Plano de ação eficaz reduziu reflexos sobre as exportações

Há duas semanas, o Brasil acordava assustado com as revelações de uma operação da Polícia Federal que não tem prazo para ser esquecida. Era a Carne Fraca, deflagrada nas primeiras horas da manhã do dia 17 de março e que, mesmo em tempos de Lava Jato, impressionava pela envergadura – e, sobretudo, pelas suspeitas que levantava sobre a qualidade das carnes produzidas no país.

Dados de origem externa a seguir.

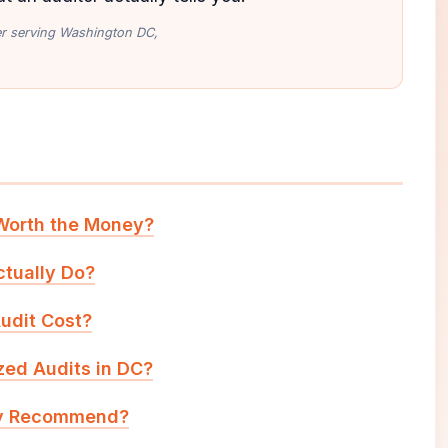
ler serving Washington DC,
 Worth the Money?
tually Do?
udit Cost?
zed Audits in DC?
ly Recommend?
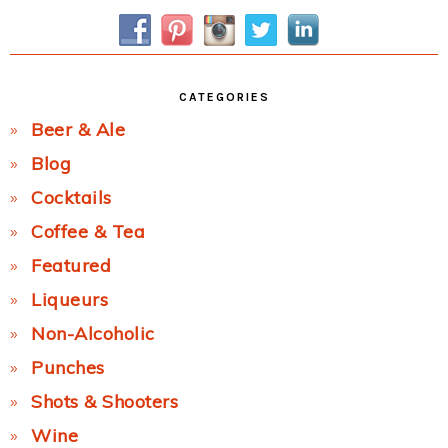
Sidebar
CATEGORIES
Beer & Ale
Blog
Cocktails
Coffee & Tea
Featured
Liqueurs
Non-Alcoholic
Punches
Shots & Shooters
Wine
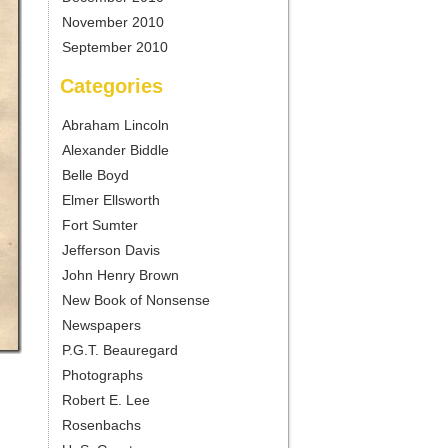
November 2010
September 2010
Categories
Abraham Lincoln
Alexander Biddle
Belle Boyd
Elmer Ellsworth
Fort Sumter
Jefferson Davis
John Henry Brown
New Book of Nonsense
Newspapers
P.G.T. Beauregard
Photographs
Robert E. Lee
Rosenbachs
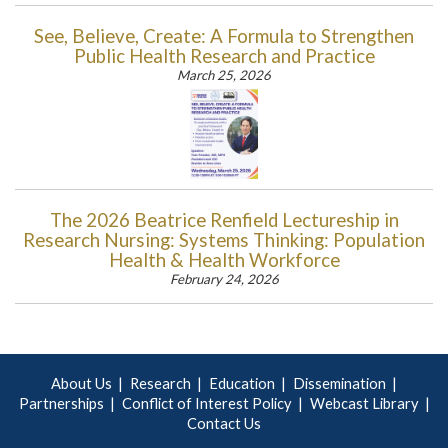
See, Believe, Create: A Formula to Strengthen
Public Health Research and Practice
March 25, 2026
The 2026 Beatrice Renfield Lectureship in
Research Nursing: Systems Thinking: Population
Health & Health Workforce
February 24, 2026
About Us
Research
Education
Dissemination
Partnerships
Conflict of Interest Policy
Webcast Library
Contact Us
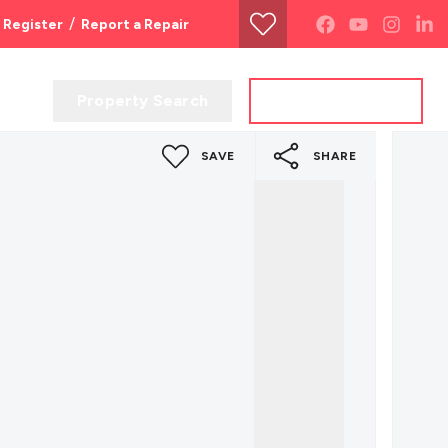
/
Register
Report a Repair
Property Search
Get a Valuation
SAVE
SHARE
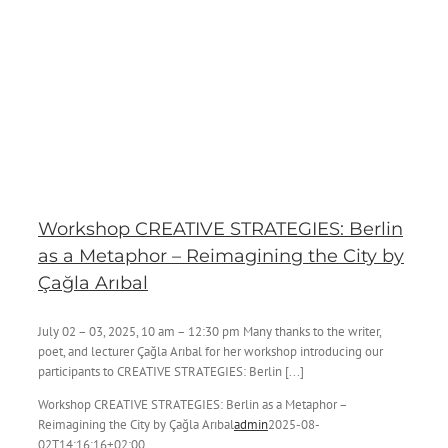
Workshop CREATIVE STRATEGIES: Berlin
as a Metaphor – Reimagining the City by
Çağla Arıbal
July 02 – 03, 2025, 10 am – 12:30 pm Many thanks to the writer,
poet, and lecturer Çağla Arıbal for her workshop introducing our
participants to CREATIVE STRATEGIES: Berlin [...]
Workshop CREATIVE STRATEGIES: Berlin as a Metaphor –
Reimagining the City by Çağla Arıbal
admin
2025-08-
02T14:16:16+02:00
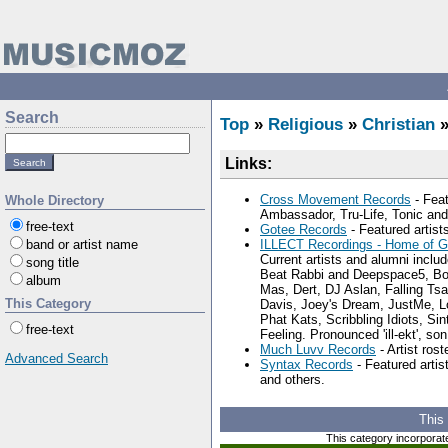
Search
Top
»
Religious
»
Christian
Links:
Cross Movement Records
- Fea
Whole Directory
Ambassador, Tru-Life, Tonic and
free-text
Gotee Records
- Featured artis
band or artist name
ILLECT Recordings - Home of G
Current artists and alumni inclu
song title
Beat Rabbi and Deepspace5, Bo
album
Mas, Dert, DJ Aslan, Falling Tsar
This Category
Davis, Joey's Dream, JustMe, 
Phat Kats, Scribbling Idiots, Si
free-text
Feeling. Pronounced 'ill-ekt', son
Much Luvv Records
- Artist ros
Advanced Search
Syntax Records
- Featured arti
and others.
This
This category incorporat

Governo e iniciativa privada reagiram como puderam às repercussões negativas que começaram a circular na mídia às 07h04. Um “comitê de crise” foi instalado em Brasília e as empresas citadas na operação, entre as quais JBS e BRF, investiram pesado em publicidade para defender a integridade de seus produtos. Os danos estão sendo contabilizados e vai levar bastante tempo para serem superados. Mas chamam a atenção os resultados positivos obtidos no front externo.

Como era de se esperar, países importadores impuseram embargos às carnes brasileiras, mas não foram todos, e a maior parte das barreiras foi parcial e já foi retirada. O fluxo das exportações foi afetado, mas a tendência é que, gradualmente, volte ao normal – desde que a eficiência político-diplomática observada até agora seja acompanhada por uma ágil e detalhada prestação de informações técnicas. É o que cobram China e União Europeia, grandes mercados do país. Ou seja, o trabalho está apenas começando.

Foi a maior operação da história da Polícia Federal. Mais de 1,1 mil policiais cumpriam 309 mandatos em seis Estados do país, que resultaram em 27 prisões preventivas, 11 prisões temporárias, 77 conduções coercitivas e 194 ações de busca e apreensão. Suas conclusões iniciais, apresentadas ao longo daquele dia 17, eram indigestas. A PF sinalizava que, graças a “relações espúrias” entre fiscais federais agropecuários e funcionários de frigoríficos, marcadas por influência política e propinas, a qualidade das carnes que chegavam à mesa de brasileiros – e estrangeiros – estava comprometida.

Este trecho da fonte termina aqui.